Rachel Allen's recipe for Gooseberry Clafoutis is easier than you might think! And bound to impress at dessert time!
- 25g (1oz) butter
- 350g (12oz) gooseberries (fresh or frozen), topped, tailed and cut in half
- 125g (4½oz) brown sugar
- 2 tblsp brown sugar, for sprinkling
- For the Batter:
- 125ml (4½fl oz) milk
- 125ml (4½fl oz) double or regular cream
- 4 eggs
- 60g (2½oz) plain flour
- 100g (3½oz) caster sugar
- 1 tsp vanilla extract
- Preheat the oven to 180°C (350°F), gas mark 4 and place the dish in the oven to heat up.
- Place a frying pan on a high heat. Tip in the butter, gooseberries and the brown sugar. Cook, uncovered, for about 5-8 minutes, until the gooseberries have softened and sweetened.
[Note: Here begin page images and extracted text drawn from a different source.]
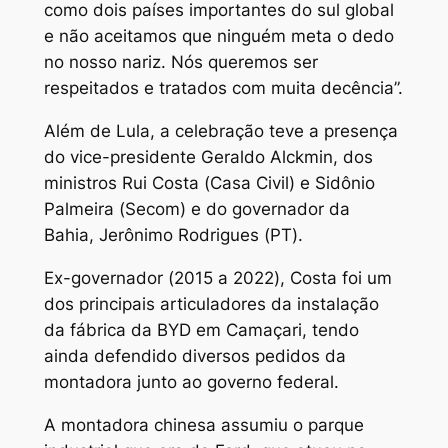
como dois países importantes do sul global
e não aceitamos que ninguém meta o dedo
no nosso nariz. Nós queremos ser
respeitados e tratados com muita decência”.
Além de Lula, a celebração teve a presença
do vice-presidente Geraldo Alckmin, dos
ministros Rui Costa (Casa Civil) e Sidônio
Palmeira (Secom) e do governador da
Bahia, Jerônimo Rodrigues (PT).
Ex-governador (2015 a 2022), Costa foi um
dos principais articuladores da instalação
da fábrica da BYD em Camaçari, tendo
ainda defendido diversos pedidos da
montadora junto ao governo federal.
A montadora chinesa assumiu o parque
- While this cooks, place all the ingredients for the batter in a blender or food processor (or just a bowl using a hand whisk) and whiz/whisk until completely blended.
- Take the dish out of the oven, pour the gooseberries, and all sauce, into the dish, then pour the batter over the gooseberries carefully so as not to disturb the gooseberries.
- Scatter the 2 tablespoons brown sugar over the top and cook in the oven for 40 minutes or until a skewer inserted into the centre comes out clean.